On the first landing he found the first skeleton. Bones so rotted by time that when he touched a thighbone it crumbled to dust at his touch. Blade contemplated the thing. His association with Lord Leighton had been long enough — and Blade was a good student when he chose — to inform him that these bones had once been a human being as he knew them. The skull was that of modern man.

«What happened?»

Blade asked the question as he edged around the bones and began to climb again. There were four more such landings before he reached the top, and on each was a skeleton. Just bones. No weapons, no jewelry or adornments, only bones.

He reached the top landing. A door led into the inner skull of the idol. It had been of wood, so rotted now that when he approached, the slight vibration caused the wood to turn to powder and fall away. He gazed into the chamber beyond, at the stone altar.

Atop the altar were two skeletons, bones now linked in their long death. He did not need to be an expert to know that the slighter set of bones had belonged to a woman and the larger bones over her were those of a man. In what weird, perhaps sexual, ceremony had they died so? He shrugged and went about his exploring.

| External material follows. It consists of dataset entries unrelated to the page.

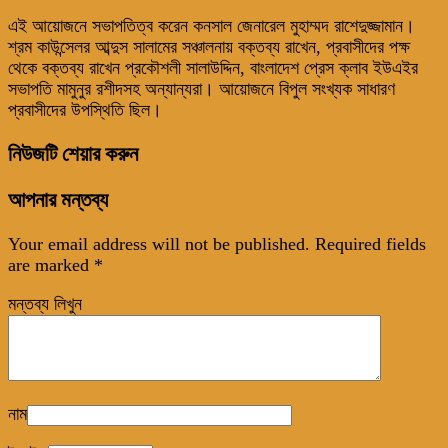
এই আয়োজনে সভাপতিত্ব করেন কনসাল জেনারেল মুহাম্মদ রাশেদুজ্জামান।
শ্রম কাউন্সেলর আব্দুস সালামের সঞ্চালনায় বক্তব্য রাখেন, প্রবাসীদের পক্ষ
থেকে বক্তব্য রাখেন প্রকৌশলী সালাউদ্দিন, বাংলাদেশ প্রেস ক্লাব ইউএইর
সভাপতি মামুনুর রশীদসহ অন্যান্যরা। আয়োজনে বিপুল সংখ্যক সাধারণ
প্রবাসীদের উপস্থিতি ছিল।
নিউজটি শেয়ার করুন
আপনার মন্তব্য
Your email address will not be published.
Required fields
are marked
*
মন্তব্য লিখুন
নাম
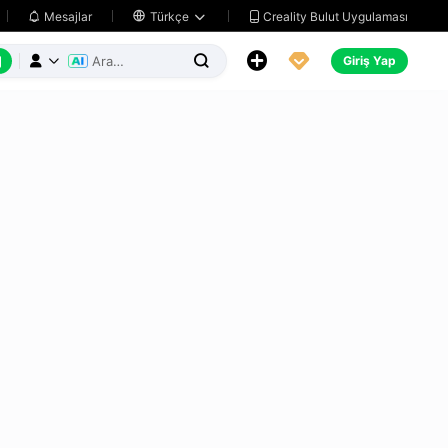
Creality Bulut Uygulaması
Mesajlar

Türkçe






Giriş Yap



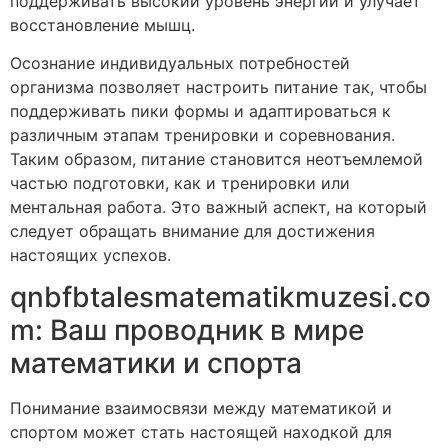
поддерживать высокий уровень энергии и улучает
восстановление мышц.
Осознание индивидуальных потребностей
организма позволяет настроить питание так, чтобы
поддерживать пики формы и адаптироваться к
различным этапам тренировки и соревнования.
Таким образом, питание становится неотъемлемой
частью подготовки, как и тренировки или
ментальная работа. Это важный аспект, на который
следует обращать внимание для достижения
настоящих успехов.
qnbfbtalesmatematikmuzesi.co
m: Ваш проводник в мире
математики и спорта
Понимание взаимосвязи между математикой и
спортом может стать настоящей находкой для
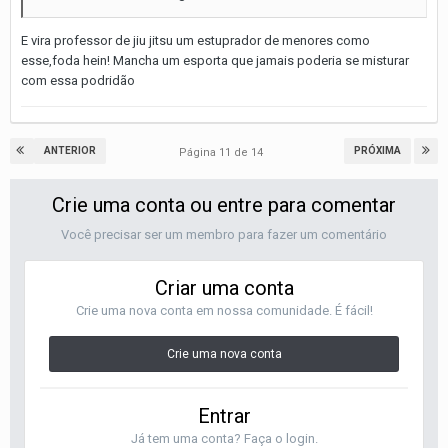
E vira professor de jiu jitsu um estuprador de menores como
esse,foda hein! Mancha um esporta que jamais poderia se misturar
com essa podridão
ANTERIOR
PRÓXIMA
Página 11 de 14
Crie uma conta ou entre para comentar
Você precisar ser um membro para fazer um comentário
Criar uma conta
Crie uma nova conta em nossa comunidade. É fácil!
Crie uma nova conta
Entrar
Já tem uma conta? Faça o login.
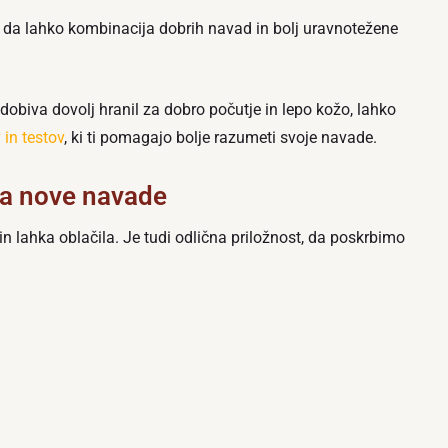
o, da lahko kombinacija dobrih navad in bolj uravnotežene
o dobiva dovolj hranil za dobro počutje in lepo kožo, lahko
in testov
, ki ti pomagajo bolje razumeti svoje navade.
 za nove navade
in lahka oblačila. Je tudi odlična priložnost, da poskrbimo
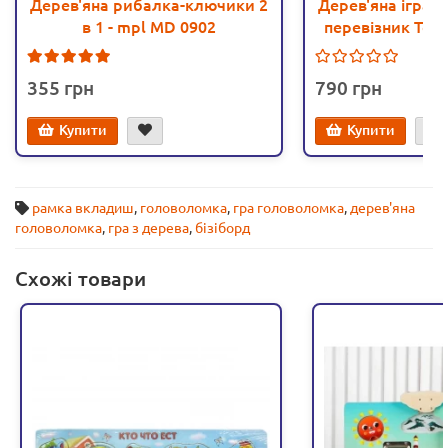
Дерев'яна рибалка-ключики 2
Дерев'яна іграш
в 1 - mpl MD 0902
перевізник Top 
2
355
790
Купити
Купити
рамка вкладиш
,
головоломка
,
гра головоломка
,
дерев'яна
головоломка
,
гра з дерева
,
бізіборд
Схожі товари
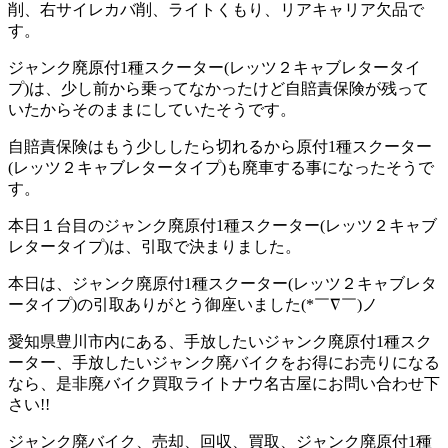
削、右サイレカバ削、ライトくもり、リアキャリア欠品で
す。
ジャンク廃原付1種スクーター(レッツ２キャブレタータイ
プ)は、少し前から乗ってなかったけど自賠責保険が残って
いたからそのままにしていたそうです。
自賠責保険はもう少ししたら切れるから原付1種スクーター
(レッツ２キャブレタータイプ)も廃車する事になったそうで
す。
本日１台目のジャンク廃原付1種スクーター(レッツ２キャブ
レタータイプ)は、引取で決まりました。
本日は、ジャンク廃原付1種スクーター(レッツ２キャブレタ
ータイプ)の引取ありがとう御座いました(*￣∇￣)ノ
愛知県豊川市内にある、手放したいジャンク廃原付1種スク
ーター、手放したいジャンク廃バイクをお得にお売りになる
なら、是非廃バイク買取ライトナウ名古屋にお問い合わせ下
さい!!
ジャンク廃バイク、売却、回収、買取、ジャンク廃原付1種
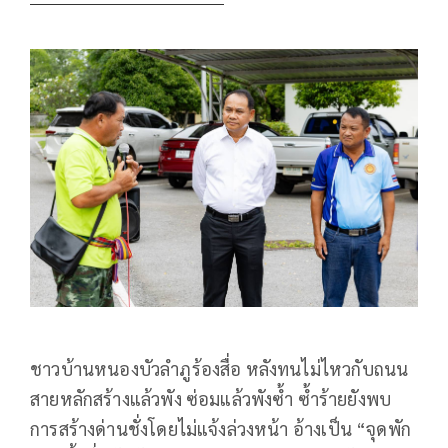
ชาวบ้านหนองบัวลำภูร้องสื่อ หลังทนไม่ไหวกับถนน
สายหลักสร้างแล้วพัง ซ่อมแล้วพังซ้ำ ซ้ำร้ายยังพบ
การสร้างด่านชั่งโดยไม่แจ้งล่วงหน้า อ้างเป็น “จุดพัก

Scattered about the chamber were three more altars, smaller and in the form of lecterns. On each one was a massive book of yellowed parchment or vellum bound in hide. He touched a page and it vanished in powder. He bent to scan the strange cuneiform scribble, so faded that only by looking at it slantwise and using the light refraction could he discern traces of ink. At last he turned away. This mystery he would never solve.

Once again the crying of the gulls startled him. Blade went to one of the hollow eyes and peered out. Nothing. He went to the other eye and saw it: a lake. A greenish-blue soupbowl of a lake, not more than two miles away. The birds were circling over it, crying, and now and again diving for fish. Blade paid no attention to the birds. There were huts in the lake. Thatched and wattled huts on stilts, each with a landing platform built around it. Gray smoke curled from several of the huts. Women, bare-breasted and wearing skins to cover their genitals, worked at various chores. One was pounding a clublike stick into a large bowl. Pestle and mortar. Grain. Flour. Blade nodded. These lake people were certainly a cut above Ogar's tribe, though far down the scale from the men who had built the idol from which he now spied. And they were dangerous.

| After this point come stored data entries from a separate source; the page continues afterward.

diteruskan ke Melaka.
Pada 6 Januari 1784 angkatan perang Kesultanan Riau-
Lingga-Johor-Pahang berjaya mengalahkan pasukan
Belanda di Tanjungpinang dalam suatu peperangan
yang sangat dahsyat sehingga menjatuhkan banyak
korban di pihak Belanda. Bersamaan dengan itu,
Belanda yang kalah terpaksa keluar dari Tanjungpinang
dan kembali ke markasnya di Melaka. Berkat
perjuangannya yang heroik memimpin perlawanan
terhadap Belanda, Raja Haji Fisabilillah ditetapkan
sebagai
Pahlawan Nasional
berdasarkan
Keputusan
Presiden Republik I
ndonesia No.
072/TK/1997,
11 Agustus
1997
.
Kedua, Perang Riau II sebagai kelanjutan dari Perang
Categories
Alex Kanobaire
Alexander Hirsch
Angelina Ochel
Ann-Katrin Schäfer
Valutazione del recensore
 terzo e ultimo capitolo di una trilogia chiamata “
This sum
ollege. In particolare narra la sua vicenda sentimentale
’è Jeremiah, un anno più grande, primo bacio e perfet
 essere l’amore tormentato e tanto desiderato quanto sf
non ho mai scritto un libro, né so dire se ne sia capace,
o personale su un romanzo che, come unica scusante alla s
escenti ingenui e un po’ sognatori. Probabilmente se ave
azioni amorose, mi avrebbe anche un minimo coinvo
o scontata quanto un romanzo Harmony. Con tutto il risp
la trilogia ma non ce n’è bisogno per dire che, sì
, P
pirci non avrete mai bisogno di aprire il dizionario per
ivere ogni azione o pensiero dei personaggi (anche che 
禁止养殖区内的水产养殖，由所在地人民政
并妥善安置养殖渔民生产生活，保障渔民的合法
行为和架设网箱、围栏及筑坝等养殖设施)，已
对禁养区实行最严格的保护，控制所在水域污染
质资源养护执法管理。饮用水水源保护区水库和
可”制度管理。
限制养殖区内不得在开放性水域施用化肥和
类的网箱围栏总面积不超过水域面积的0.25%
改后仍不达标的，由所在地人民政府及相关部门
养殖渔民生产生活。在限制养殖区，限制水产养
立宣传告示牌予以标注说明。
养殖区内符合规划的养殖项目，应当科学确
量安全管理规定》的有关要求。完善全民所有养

Blade spent the remainder of the afternoon, while the light lasted, studying the lake village. He did not like what he saw.

The lake people, from what he could see at his far vantage, were not true men. Lord L would have labeled them apemen. Pithecanthropus. Yet they walked like men, had weapons of stone and wood, used fire and had built the stilted huts in the lake. They built round, cuplike boats of withes and mud and used them to scuttle between the huts and the shore. And they were cultivators! Around the edges of the lake was a narrow littoral of cultivated fields extending to the edge of the forest. Perhaps half a mile.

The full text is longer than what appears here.